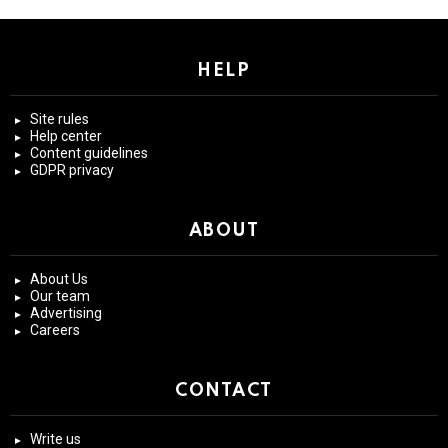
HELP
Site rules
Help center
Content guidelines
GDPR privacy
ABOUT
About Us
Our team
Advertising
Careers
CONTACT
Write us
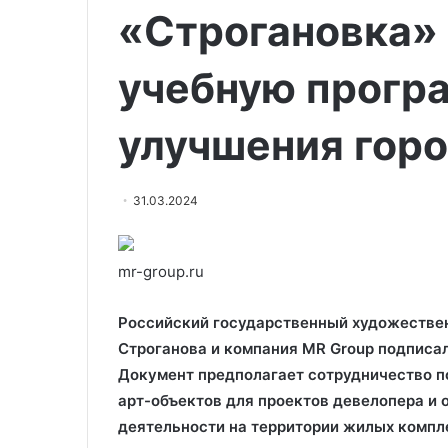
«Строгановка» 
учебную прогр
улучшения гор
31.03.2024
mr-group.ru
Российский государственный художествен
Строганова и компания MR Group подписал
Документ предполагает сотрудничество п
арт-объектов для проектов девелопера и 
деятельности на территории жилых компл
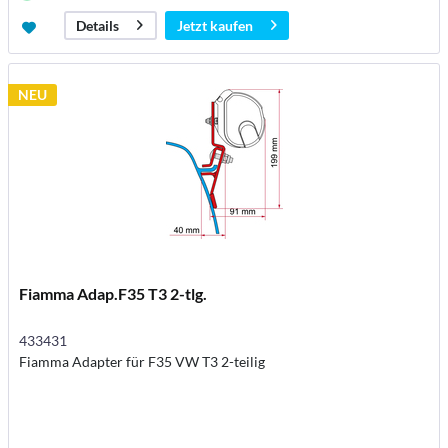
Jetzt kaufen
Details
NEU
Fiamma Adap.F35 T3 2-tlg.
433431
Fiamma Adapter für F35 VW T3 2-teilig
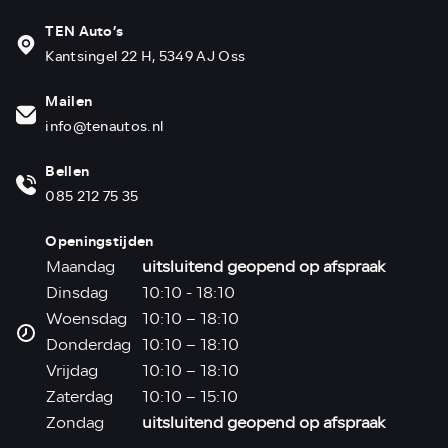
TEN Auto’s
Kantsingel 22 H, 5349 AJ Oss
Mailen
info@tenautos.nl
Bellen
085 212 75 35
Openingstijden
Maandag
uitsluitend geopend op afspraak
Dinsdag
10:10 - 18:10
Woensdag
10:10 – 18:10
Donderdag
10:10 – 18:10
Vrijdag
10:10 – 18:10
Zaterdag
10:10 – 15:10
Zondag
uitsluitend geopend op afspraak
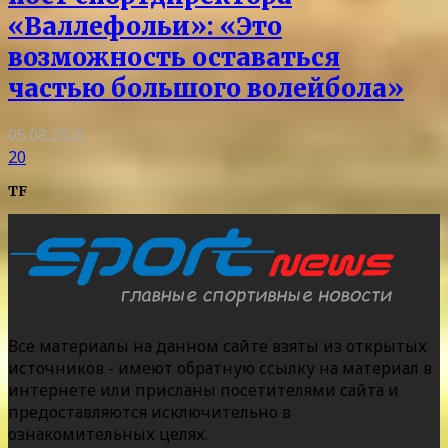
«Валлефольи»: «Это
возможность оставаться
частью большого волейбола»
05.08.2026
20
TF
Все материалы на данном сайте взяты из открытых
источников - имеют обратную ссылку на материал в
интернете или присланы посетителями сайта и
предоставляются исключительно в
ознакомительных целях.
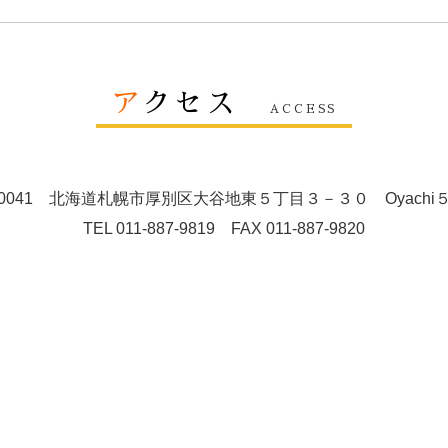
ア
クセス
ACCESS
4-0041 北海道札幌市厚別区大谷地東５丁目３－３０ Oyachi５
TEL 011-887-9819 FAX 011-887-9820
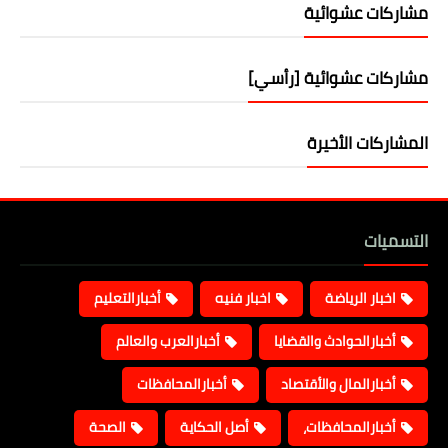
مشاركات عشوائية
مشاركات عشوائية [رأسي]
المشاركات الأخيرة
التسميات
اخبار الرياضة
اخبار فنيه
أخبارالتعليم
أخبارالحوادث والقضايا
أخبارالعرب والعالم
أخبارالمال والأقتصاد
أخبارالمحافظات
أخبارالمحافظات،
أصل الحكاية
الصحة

┄┄┄┄┄┄

What is the number of lines in the data above that include the word "عشوائية"? Answer with that number only.

*EXERCISE SOLUTION:*
2